Sound like doubletalk? Well it is . . . and it isn't.

Actually, any discussion of instant-load cameras (both the old 126 and the newer, smaller 110 cartridge cameras) has to bounce back and forth a bit. Here's why.

Instant-load cameras are here to stay. The 110s fit neatly into even the smallest shirt pocket or purse. That makes them extremely attractive to many weekend photographers. When it's time for that quick shot, whip - you've got it!

The older 126s, though larger than the 110s, broke ground for the cartridge camera and proved to be among Kodak's best sellers. They were a suitable heir to the old Brownie lineup, easy to load and simple to operate. Though the 126 has largely disappeared from the photo scene (only half a dozen models or so are still in production), the 110 - introduced just a few years ago - is going strong. It varies in style from a basic, non-adjustable automatic camera to a sophisticated piece of technology with semi-automatic features and even built-in electronic flash.

Some 110s have normal/telephoto lens-switching capabilities, and one (the Minolta 110 Zoom SLR) has a 25-50mm zoom lens that focuses down to 11.5 inches. If that weren't enough, it's a true SLR (single-lens reflex, like the most popular 35mm cameras). That means you can easily add filters and other lens attachments to the camera, something that's not possible with non-SLR cartridge cameras.

Prices for 110 instant-load cameras range from a modest $12.95 (The GAF Personal 2) to just under $300 (the Minolta Zoom). At least 15 manufacturers are currently cranking out these little demons. Among them are several companies normally associated with 35mm cameras: Canon, Fujica, Ricoh, Minolta and Rollei.

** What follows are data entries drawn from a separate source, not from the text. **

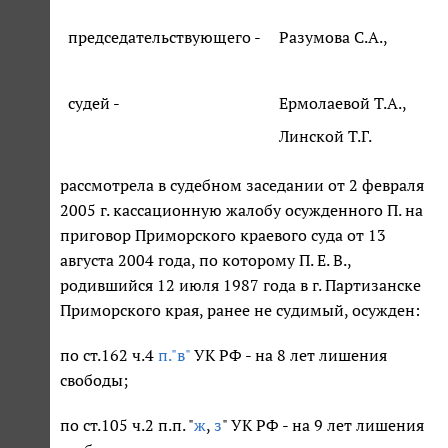
председательствующего -
Разумова С.А.,
судей -
Ермолаевой Т.А.,
Линской Т.Г.
рассмотрела в судебном заседании от 2 февраля
2005 г. кассационную жалобу осужденного П. на
приговор Приморского краевого суда от 13
августа 2004 года, по которому П. Е. В.,
родившийся 12 июля 1987 года в г. Партизанске
Приморского края, ранее не судимый, осужден:
по ст.162 ч.4
п."в"
УК РФ - на 8 лет лишения
свободы;
по ст.105 ч.2 п.п. "
ж
,
з
" УК РФ - на 9 лет лишения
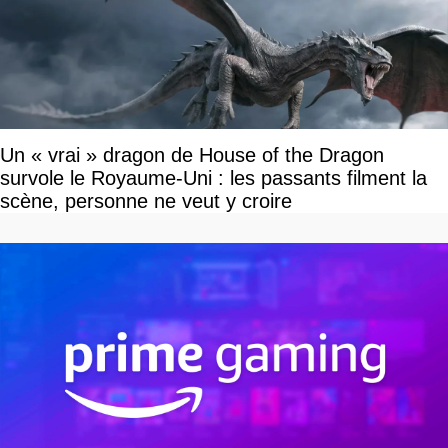
Un « vrai » dragon de House of the Dragon
survole le Royaume-Uni : les passants filment la
scène, personne ne veut y croire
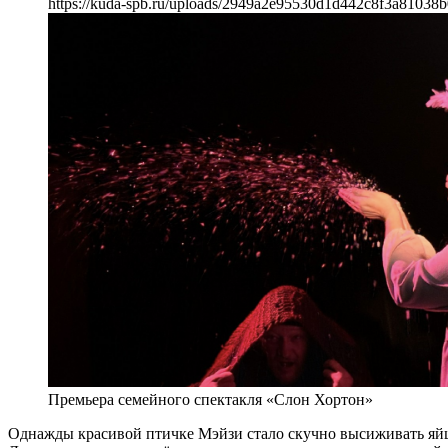
https://kuda-spb.ru/uploads/2949a2e95530d1d442c8f3a81038
Премьера семейного спектакля «Слон Хортон»
Однажды красивой птичке Мэйзи стало скучно высиживать яйцо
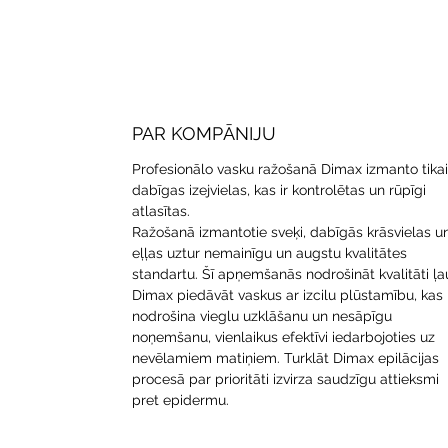
PAR KOMPĀNIJU
Profesionālo vasku ražošanā Dimax izmanto tikai
dabīgas izejvielas, kas ir kontrolētas un rūpīgi
atlasītas.
Ražošanā izmantotie sveķi, dabīgās krāsvielas u
eļļas uztur nemainīgu un augstu kvalitātes
standartu. Šī apņemšanās nodrošināt kvalitāti ļa
Dimax piedāvāt vaskus ar izcilu plūstamību, kas
nodrošina vieglu uzklāšanu un nesāpīgu
noņemšanu, vienlaikus efektīvi iedarbojoties uz
nevēlamiem matiņiem. Turklāt Dimax epilācijas
procesā par prioritāti izvirza saudzīgu attieksmi
pret epidermu.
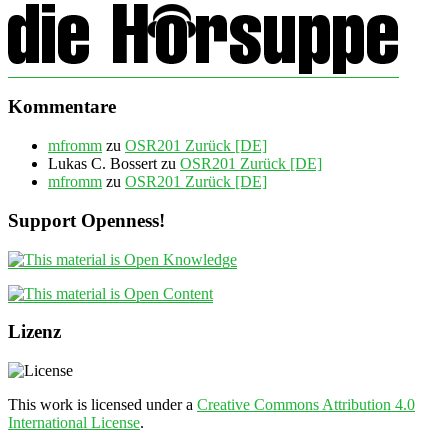
Kommentare
mfromm
zu
OSR201 Zurück [DE]
Lukas C. Bossert
zu
OSR201 Zurück [DE]
mfromm
zu
OSR201 Zurück [DE]
Support Openness!
Lizenz
This work is licensed under a
Creative Commons Attribution 4.0
International License
.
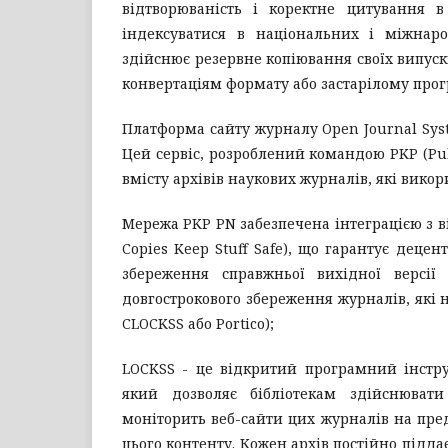
відтворюваність і коректне цитування 
індексуватися в національних і міжнар
здійснює резервне копіювання своїх випуск
конвертаціям формату або застарілому про
Платформа сайту журналу Open Journal Syst
Цей сервіс, розроблений командою PKP (Pub
вмісту архівів наукових журналів, які викор
Мережа PKP PN забезпечена інтеграцією з в
Copies Keep Stuff Safe), що гарантує деце
збереження справжньої вихідної версії 
довгострокового збереження журналів, які 
CLOCKSS або Portico);
LOCKSS - це відкритий програмний інстру
який дозволяє бібліотекам здійснювати
моніторить веб-сайти цих журналів на пред
цього контенту. Кожен архів постійно підда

Not surprisingly, Kodak has the largest share of the cartridge camera market. That alone should insure the camera's continued popularity for years to come.

The drawbacks? All the cartridge cameras are made of plastic and just are not as durable as metal ones. And strip film is cheaper. And finally, instant-load cameras just can't produce the crystal-clear photos that a quality 35mm camera can. We'll go into the details in another column.